EXERCISE BRIEF: Exactly as written, restate the material below from its first line through the line containing "Ablehnen [button] (858, 2525)", and stop there.

_____

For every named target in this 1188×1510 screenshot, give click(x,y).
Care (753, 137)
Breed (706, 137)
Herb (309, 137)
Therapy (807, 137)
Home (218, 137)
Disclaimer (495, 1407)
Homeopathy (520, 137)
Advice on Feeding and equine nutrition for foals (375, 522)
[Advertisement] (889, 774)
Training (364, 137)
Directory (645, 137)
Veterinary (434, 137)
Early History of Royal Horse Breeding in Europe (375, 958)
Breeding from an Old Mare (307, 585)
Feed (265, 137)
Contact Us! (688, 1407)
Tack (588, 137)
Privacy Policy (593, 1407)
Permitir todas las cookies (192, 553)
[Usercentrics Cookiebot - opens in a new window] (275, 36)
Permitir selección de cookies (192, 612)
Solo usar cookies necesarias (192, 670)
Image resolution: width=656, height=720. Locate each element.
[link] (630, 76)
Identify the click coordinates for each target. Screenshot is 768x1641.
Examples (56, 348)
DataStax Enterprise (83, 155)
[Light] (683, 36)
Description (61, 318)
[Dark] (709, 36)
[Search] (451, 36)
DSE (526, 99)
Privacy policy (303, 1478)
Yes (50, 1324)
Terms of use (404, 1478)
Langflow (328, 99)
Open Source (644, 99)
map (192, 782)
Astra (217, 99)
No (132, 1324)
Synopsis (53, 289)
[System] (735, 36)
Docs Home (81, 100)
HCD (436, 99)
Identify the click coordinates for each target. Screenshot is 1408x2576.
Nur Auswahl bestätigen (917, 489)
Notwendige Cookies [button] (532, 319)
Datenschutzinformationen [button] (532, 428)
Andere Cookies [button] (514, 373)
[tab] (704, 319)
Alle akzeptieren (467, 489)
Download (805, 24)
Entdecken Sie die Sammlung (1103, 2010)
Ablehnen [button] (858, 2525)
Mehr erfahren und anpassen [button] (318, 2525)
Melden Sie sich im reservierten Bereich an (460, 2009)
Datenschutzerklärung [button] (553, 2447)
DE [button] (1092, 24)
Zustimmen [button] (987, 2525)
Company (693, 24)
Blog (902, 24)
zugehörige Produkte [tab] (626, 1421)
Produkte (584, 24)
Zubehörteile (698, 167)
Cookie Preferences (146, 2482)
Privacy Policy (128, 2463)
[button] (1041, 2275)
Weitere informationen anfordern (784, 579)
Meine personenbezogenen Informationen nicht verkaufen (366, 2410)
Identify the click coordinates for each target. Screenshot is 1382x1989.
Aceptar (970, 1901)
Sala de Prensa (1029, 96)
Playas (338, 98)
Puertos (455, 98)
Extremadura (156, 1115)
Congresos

_____

RESULT:
For every named target in this 1188×1510 screenshot, give click(x,y).
Care (753, 137)
Breed (706, 137)
Herb (309, 137)
Therapy (807, 137)
Home (218, 137)
Disclaimer (495, 1407)
Homeopathy (520, 137)
Advice on Feeding and equine nutrition for foals (375, 522)
[Advertisement] (889, 774)
Training (364, 137)
Directory (645, 137)
Veterinary (434, 137)
Early History of Royal Horse Breeding in Europe (375, 958)
Breeding from an Old Mare (307, 585)
Feed (265, 137)
Contact Us! (688, 1407)
Tack (588, 137)
Privacy Policy (593, 1407)
Permitir todas las cookies (192, 553)
[Usercentrics Cookiebot - opens in a new window] (275, 36)
Permitir selección de cookies (192, 612)
Solo usar cookies necesarias (192, 670)
Image resolution: width=656, height=720. Locate each element.
[link] (630, 76)
Identify the click coordinates for each target. Screenshot is 768x1641.
Examples (56, 348)
DataStax Enterprise (83, 155)
[Light] (683, 36)
Description (61, 318)
[Dark] (709, 36)
[Search] (451, 36)
DSE (526, 99)
Privacy policy (303, 1478)
Yes (50, 1324)
Terms of use (404, 1478)
Langflow (328, 99)
Open Source (644, 99)
map (192, 782)
Astra (217, 99)
No (132, 1324)
Synopsis (53, 289)
[System] (735, 36)
Docs Home (81, 100)
HCD (436, 99)
Identify the click coordinates for each target. Screenshot is 1408x2576.
Nur Auswahl bestätigen (917, 489)
Notwendige Cookies [button] (532, 319)
Datenschutzinformationen [button] (532, 428)
Andere Cookies [button] (514, 373)
[tab] (704, 319)
Alle akzeptieren (467, 489)
Download (805, 24)
Entdecken Sie die Sammlung (1103, 2010)
Ablehnen [button] (858, 2525)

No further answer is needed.